Most of us only think about money when there’s a problem, and so it becomes associated with those negative thoughts, even before you’ve seen your balance. By building money into your daily routine, you can decouple money from stress. So, check in everyday, even if you’re feeling fine. And hey, seeing that you’re on track with your budgets might start to create that feel-good buzz of a positive relationship with your money.

In the same way, the word ‘budget’ doesn’t have to be a negative. It’s often associated with targets, and the possibility of missing them. But, if you associate it with your goals and what you’re aiming for, it can transform into something exciting – something you can really get behind!

Meditation studies professor, Lodro Rinzler, suggests that the morning is the best time to check in! The mind “has a certain freshness to it in the morning, says Rinzler, but “the best time of day to do it is the time of day you can consistently do it.” When you've first woken up, you haven't set a spending pattern for the day yet, so you can focus on your long-term money goals.

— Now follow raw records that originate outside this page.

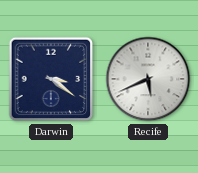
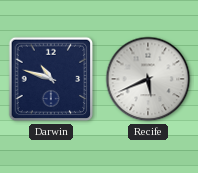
Darwin: 3:21 -> 10:48
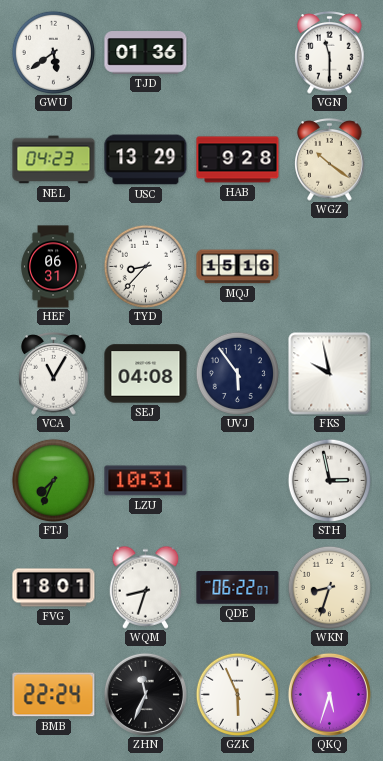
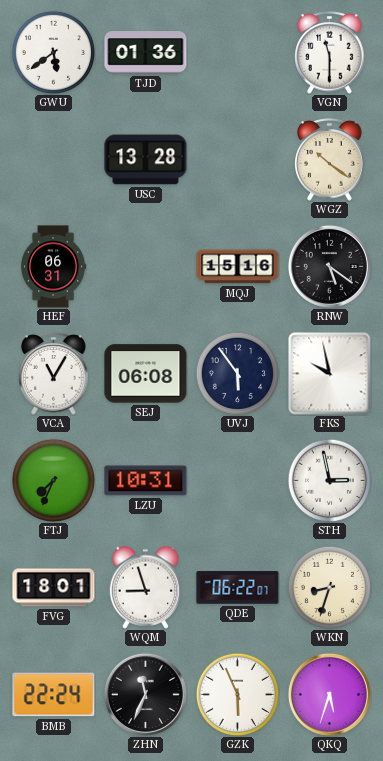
NEL: 04:23 -> none
USC: 13:29 -> 13:28
HAB: 9:28 -> none
TYD: 8:37 -> none
RNW: none -> 5:21
SEJ: 04:08 -> 06:08
WQM: 8:33 -> 8:57
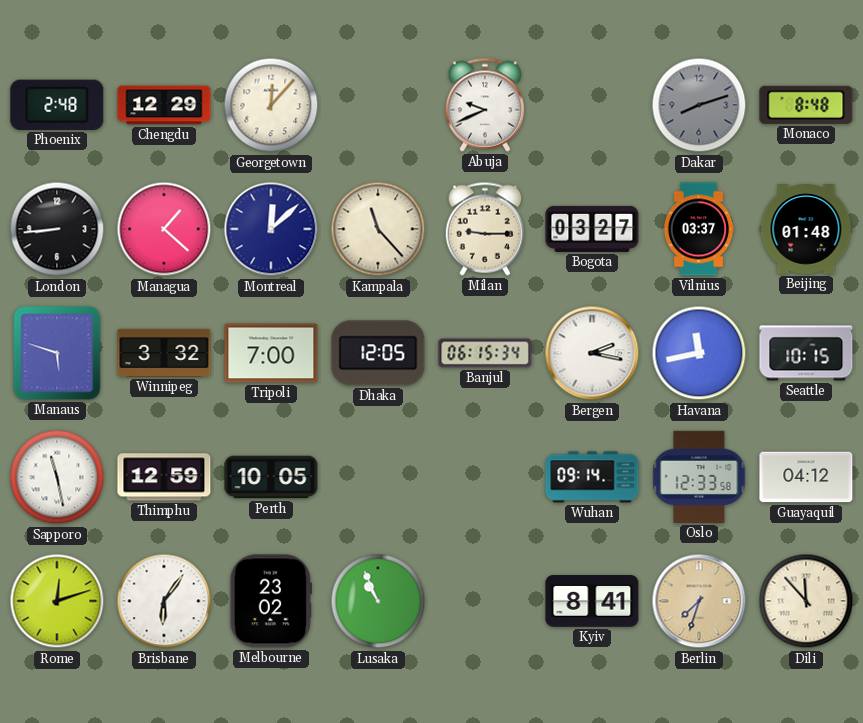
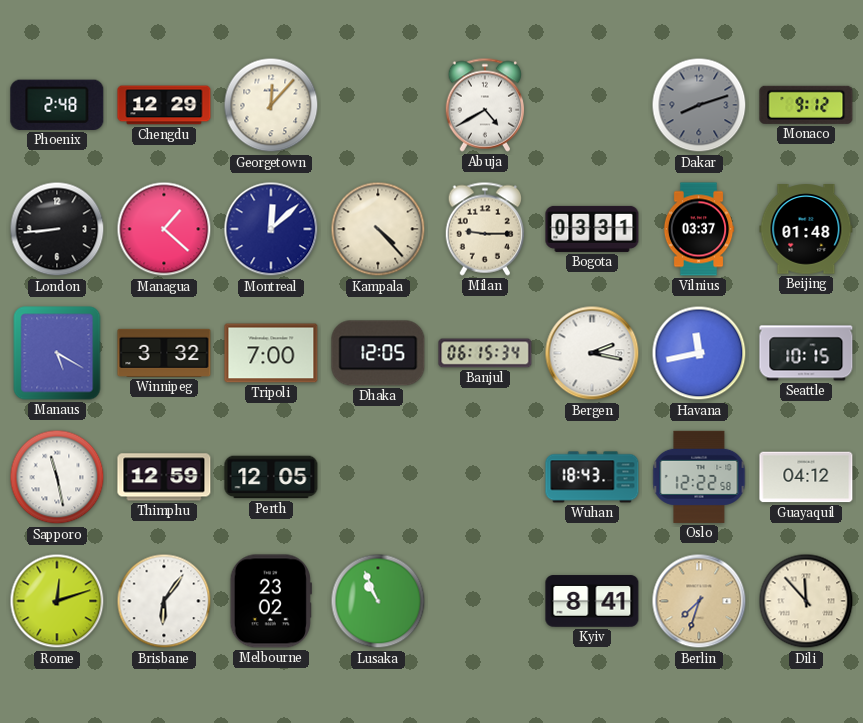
Abuja: 9:41 -> 4:40
Monaco: 8:48 -> 9:12
Kampala: 11:23 -> 4:23
Bogota: 03:27 -> 03:31
Manaus: 5:48 -> 5:20
Perth: 10:05 -> 12:05
Wuhan: 09:14 -> 18:43
Oslo: 12:33 -> 12:22
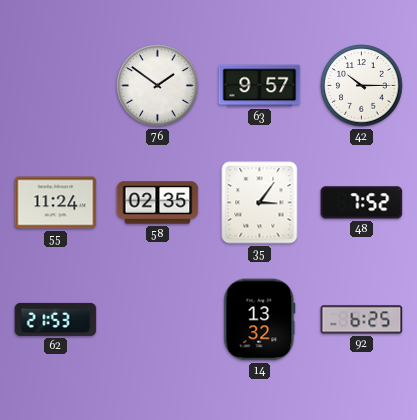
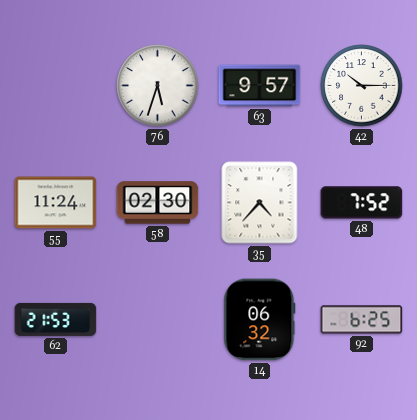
76: 1:51 -> 5:33
58: 02:35 -> 02:30
35: 3:06 -> 4:37
14: 13:32 -> 06:32
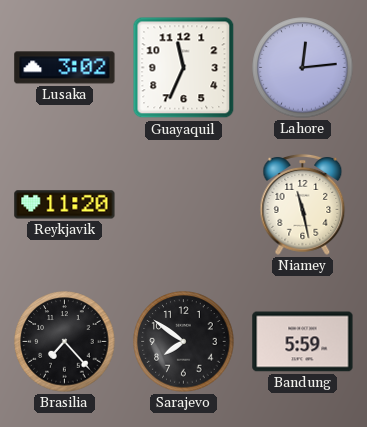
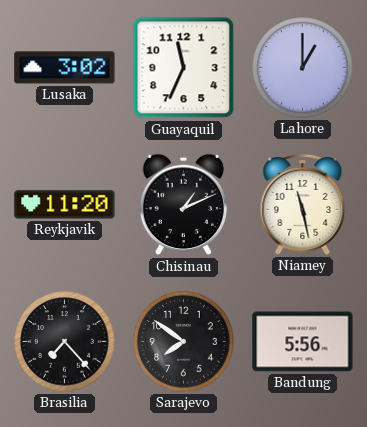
Lahore: 12:14 -> 1:00
Chisinau: none -> 1:11
Bandung: 5:59 -> 5:56
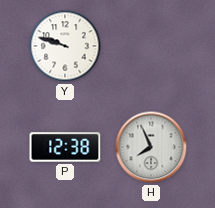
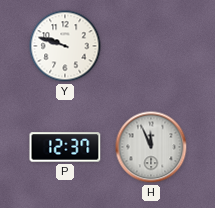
P: 12:38 -> 12:37
H: 7:56 -> 11:56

7. Check yourself before you check your bank balance

You can’t start fresh before understanding and forgiving your past behaviour. To do that, it’s time to get personal with your money fears and ask some of the big questions. Why don’t I want to check in with my money? What am I really afraid of? By answering these questions, you can uncover the link between money and negative thoughts.

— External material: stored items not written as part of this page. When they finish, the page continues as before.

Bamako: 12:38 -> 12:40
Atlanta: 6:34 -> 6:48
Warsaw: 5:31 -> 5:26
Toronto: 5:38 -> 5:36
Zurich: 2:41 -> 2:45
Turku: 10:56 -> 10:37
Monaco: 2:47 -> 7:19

Once you’ve asked some of the tough questions, try flipping it and ask yourself what positive outcomes could come from mastering your money. What are the best experiences money’s given me? What is my money goal, and which small wins can get me there faster?

8. Know the signs and stop them in their tracks

From online shopping to boutique hopping, impulse buying is more than just about the purchase. A lot of the time, it’s about getting that kick of dopamine, that quick rush at the click of a button or the tap of your card. Sure, this feeling is great for a speedy de-stress, but in the long-run it won’t leave you feeling zen.

So, how can we spot the signs of an impulse buy versus a genuine need? It’s a tricky one! Like tip 7, it’s always best to question yourself first. Ask yourself if you’re spending out of habit or with intention, and importantly, if the buy will bring you joy!

So, how do we get out of the funk of spending equals de-stressing? Try writing down what you were going to purchase, and then wait a day or two. Ask yourself: Do I actually want this thing, or was it all for the rush? Would I rather this item now or would I prefer putting it towards that trip I’ve been planning? By delaying the purchase, you’re able to re-approach it with a clear mind.

Basically, it’s about being mindful with your money. Give it a second thought, and if you still want it, then go for it.

9. Visualise your goals

Research shows that visualising your goals and seeing things clearly is a top way to get there quicker. Just like writing a list, you’re more likely to tick things off! So, don’t just imagine your money goals, allow yourself to really see them. Whether that’s writing them down in a diary, creating a mood board of your money dreams and goals, or using a money app, like Yolt, keeping an eye on your money and keeping your eye on the prize come hand in hand.

So, while we know money mindfulness might seem miles away, we hope you feel one step closer to enlightenment!